The chain validator spawns one peer validator worker per connected peer. The set of peer validators is updated, grown, or shrunk on the fly, according to the connections and disconnections signals from the peer-to-peer component. Each peer validator will treat new head proposals from the associated peer, one at a time, in a loop. In the simple case, when a peer receives a new head proposal that is a direct successor of the current local head, it launches a simple head increment task: it retrieves all the operations and triggers a validation of the block. When the difference between the current head and the examined proposal is more than one block, mostly during the initial bootstrap phase, the peer worker launches a bootstrap pipeline task.

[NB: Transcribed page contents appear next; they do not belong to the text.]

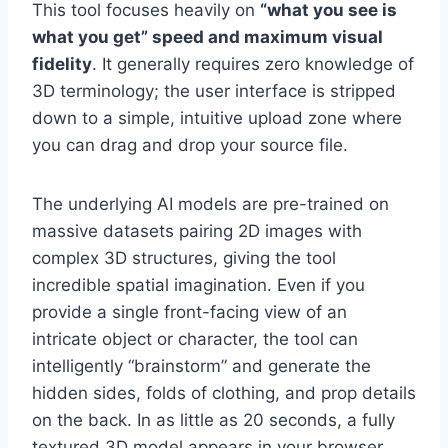
This tool focuses heavily on
“what you see is
what you get” speed and maximum visual
fidelity
. It generally requires zero knowledge of
3D terminology; the user interface is stripped
down to a simple, intuitive upload zone where
you can drag and drop your source file.
The underlying AI models are pre-trained on
massive datasets pairing 2D images with
complex 3D structures, giving the tool
incredible spatial imagination. Even if you
provide a single front-facing view of an
intricate object or character, the tool can
intelligently “brainstorm” and generate the
hidden sides, folds of clothing, and prop details
on the back. In as little as 20 seconds, a fully
textured 3D model appears in your browser,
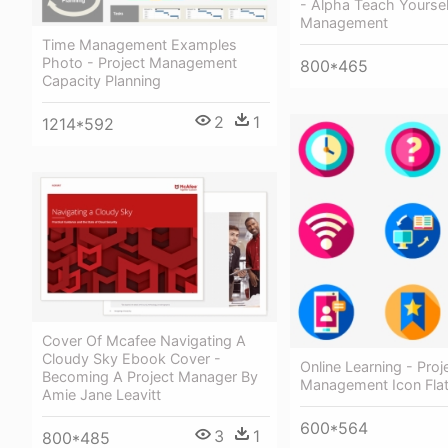
- Alpha Teach Yoursel
Management
Time Management Examples
Photo - Project Management
800*465
Capacity Planning
2
1
1214*592
Cover Of Mcafee Navigating A
Cloudy Sky Ebook Cover -
Online Learning - Proj
Becoming A Project Manager By
Management Icon Fla
Amie Jane Leavitt
600*564
3
1
800*485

A third scheme is planned (but not yet implemented) for validating alternative chains: the multipass validator. This method is quite more complex, its goal is to detect erroneous blocks as soon as possible, without having to download all the chain data. This process will work by first validating the block headers, then the operations that act on the fitness, and finally the remaining operations. The mechanism is actually a bit more flexible and allows for an arbitrary number of lists of operations. The shell will only consider forks of a given length, that is exported by the protocol, so that block headers and operations are validated in the context of an ancestor block that is in a close enough time window. In protocol Alpha, the check performed on block headers is that the baking slots, baker signatures, and timestamp deltas are right. It can also detect too large fitness gaps, as the fitness difference between two consecutive blocks is bounded in Alpha. The operations that act on fitness are endorsements, whose checks consist in verifying the endorsement slots and endorsers’ signatures. For that to be sound, the fork limit is set to not allow rewinding before the baking and endorsing slots are set.
Each of these three peer validator tasks (head increment, bootstrap pipeline, or multipass) will interact with the distributed DB to get the data they need (block headers and operations). When they have everything needed for a block, they will call the block validator.

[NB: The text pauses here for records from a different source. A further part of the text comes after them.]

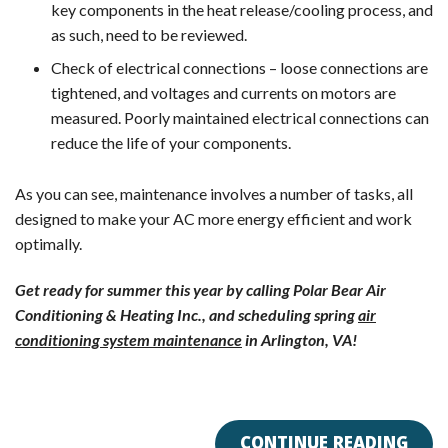
key components in the heat release/cooling process, and
as such, need to be reviewed.
Check of electrical connections – loose connections are
tightened, and voltages and currents on motors are
measured. Poorly maintained electrical connections can
reduce the life of your components.
As you can see, maintenance involves a number of tasks, all
designed to make your AC more energy efficient and work
optimally.
Get ready for summer this year by calling Polar Bear Air
Conditioning & Heating Inc., and scheduling spring
air
conditioning system maintenance
in Arlington, VA!
CONTINUE READING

The block validator validates blocks (currently in sequence), assuming that all the necessary data have already been retrieved from the peer-to-peer network. When a block is valid, it will notify the corresponding chain validator, that may update its head. In this case, the chain validator will propagate this information to its associated prevalidator, and may decide to kill or spawn the test network according to the protocol’s decision.
To each chain validator is associated a prevalidator (this may become an option in the future, to allow running nodes on machines with less RAM), that is responsible for the transmission of operations for this chain over the peer-to-peer network.
To prevent spam, this prevalidator must select the set of operations that it considers valid and the ones that it chooses to broadcast. This is done by constantly baking a dummy block, floating over the current head, and growing as new operations are received.
Operations that get included can be broadcast unconditionally.
Operations that are included are classified. Some (such as bad signatures or garbage byte sequences) are dismissed. They are put in a temporary bounded set for quick rejection, and the peer that sent it is kicked. Some other operations are temporarily refused: they come too soon or too late. For instance, in Alpha, contracts have counters, and operations with counters in the future are classified as temporarily refused. A malicious peer could easily flood the mempool with such operations, so they are put in a bounded set. Another bounded set is also kept for a third kind of non-inclusion: operations that could be valid in another branch.
The gathering of resources needed for validation is centralized in the distributed db. This component allocates a slot per requested resource, whose priority depends on the number of peer validators requesting it.